[WHAT IS REQUIRED]:
Could you transcribe each entry below exactly, minus the images?

[[ INFORMATION GIVEN open ]]

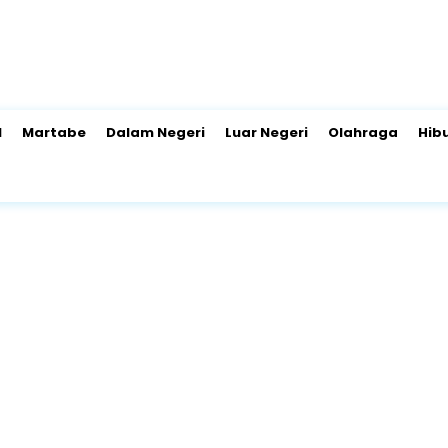
l
Martabe
Dalam Negeri
Luar Negeri
Olahraga
Hib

[[ INFORMATION GIVEN closed ]]

[PROBLEM SOLUTION]:
l
Martabe
Dalam Negeri
Luar Negeri
Olahraga
Hib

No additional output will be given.